Source records
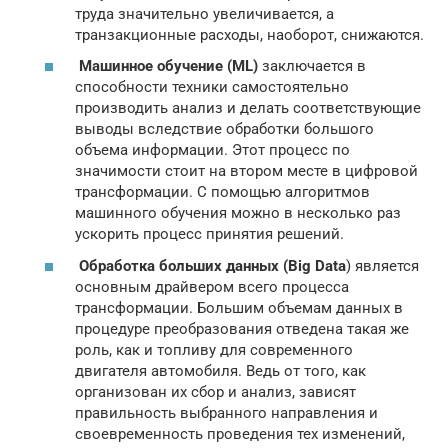
труда значительно увеличивается, а
транзакционные расходы, наоборот, снижаются.
Машинное обучение (ML)
заключается в
способности техники самостоятельно
производить анализ и делать соответствующие
выводы вследствие обработки большого
объема информации. Этот процесс по
значимости стоит на втором месте в цифровой
трансформации. С помощью алгоритмов
машинного обучения можно в несколько раз
ускорить процесс принятия решений.
Обработка больших данных (Big Data
) является
основным драйвером всего процесса
трансформации. Большим объемам данных в
процедуре преобразования отведена такая же
роль, как и топливу для современного
двигателя автомобиля. Ведь от того, как
организован их сбор и анализ, зависят
правильность выбранного направления и
своевременность проведения тех изменений,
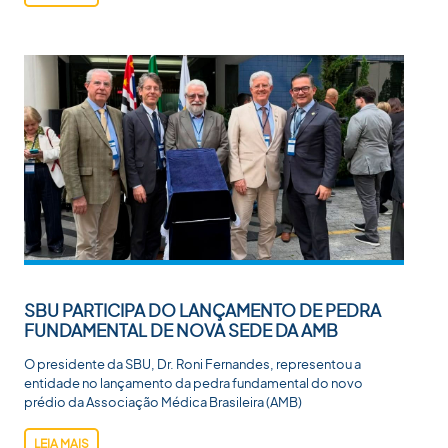
SBU PARTICIPA DO LANÇAMENTO DE PEDRA
FUNDAMENTAL DE NOVA SEDE DA AMB
O presidente da SBU, Dr. Roni Fernandes, representou a
entidade no lançamento da pedra fundamental do novo
prédio da Associação Médica Brasileira (AMB)
LEIA MAIS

> _Task_
Going through the data above, return each line with the word "трансформации".

> _Solution below_
трансформации. С помощью алгоритмов
трансформации. Большим объемам данных в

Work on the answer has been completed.